Ce qui est bien dans les romans, même quand ils sont inspirés de faits réels, c’est qu’on peut faire semblant de vivre les pires tragédies tout en restant sur sa terrasse allongé sur une chaise longue. Suave mari magno. Je regarde de loin les naufragés du Wager mourir à petit feu. Je me délecte d’un orage imaginaire qui ne faiblit pas de la nuit alors que dans le ciel d’ici il n’y a que quelques nuages inoffensifs.

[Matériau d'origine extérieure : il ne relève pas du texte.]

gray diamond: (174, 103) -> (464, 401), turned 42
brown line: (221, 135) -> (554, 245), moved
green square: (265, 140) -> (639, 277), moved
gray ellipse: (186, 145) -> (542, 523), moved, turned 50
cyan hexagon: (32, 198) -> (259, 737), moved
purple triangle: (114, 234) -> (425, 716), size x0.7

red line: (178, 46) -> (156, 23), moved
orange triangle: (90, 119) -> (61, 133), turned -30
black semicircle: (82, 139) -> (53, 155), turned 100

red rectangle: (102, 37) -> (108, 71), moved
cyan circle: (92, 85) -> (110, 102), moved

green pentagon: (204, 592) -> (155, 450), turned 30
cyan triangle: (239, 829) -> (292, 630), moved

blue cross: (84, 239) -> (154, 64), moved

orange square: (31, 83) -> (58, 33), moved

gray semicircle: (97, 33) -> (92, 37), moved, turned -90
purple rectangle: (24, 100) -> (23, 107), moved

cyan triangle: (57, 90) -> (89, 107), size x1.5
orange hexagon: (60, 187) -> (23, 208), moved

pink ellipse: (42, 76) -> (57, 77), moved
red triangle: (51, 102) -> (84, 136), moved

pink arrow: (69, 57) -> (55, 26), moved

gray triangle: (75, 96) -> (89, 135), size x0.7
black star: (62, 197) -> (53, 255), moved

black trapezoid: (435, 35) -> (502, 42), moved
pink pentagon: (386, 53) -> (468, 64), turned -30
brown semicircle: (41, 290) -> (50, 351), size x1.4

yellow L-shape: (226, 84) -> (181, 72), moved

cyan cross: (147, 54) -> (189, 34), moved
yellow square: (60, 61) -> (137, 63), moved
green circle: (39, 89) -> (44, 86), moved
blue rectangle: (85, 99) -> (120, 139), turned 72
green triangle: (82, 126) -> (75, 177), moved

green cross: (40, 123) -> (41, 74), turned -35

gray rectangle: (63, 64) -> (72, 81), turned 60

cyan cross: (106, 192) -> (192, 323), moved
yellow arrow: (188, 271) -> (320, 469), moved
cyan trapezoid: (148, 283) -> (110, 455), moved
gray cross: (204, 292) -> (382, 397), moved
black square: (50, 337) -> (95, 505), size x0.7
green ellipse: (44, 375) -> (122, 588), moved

J’essaie mais en vain de ressentir dans la chaleur de juillet ce que ressentent ces hommes trempés jusqu’aux os, à moitié frigorifiés, mais je ne me lève pas de ma chaise longue, je veux savoir la suite, qui vivra qui mourra, dans quelles atroces souffrances, de faim, de froid, par le feu d’un renégat ou par noyade, rassuré que rien de tout cela ne me menace dans l’immédiat, car à force de jouir du malheur des autres, même si ce ne sont que des êtres de papier, on se jette soi-même dans la souffrance, mais il n’est pas encore question d’imaginer ma propre mort, que je peux rêver paisible, étant donné que je n’ai pas l’intention de m’embarquer dans une caravelle ou je ne sais quel rafiot de jadis pour affronter les quarantièmes rugissants, la tempête, la flibuste et les mutins.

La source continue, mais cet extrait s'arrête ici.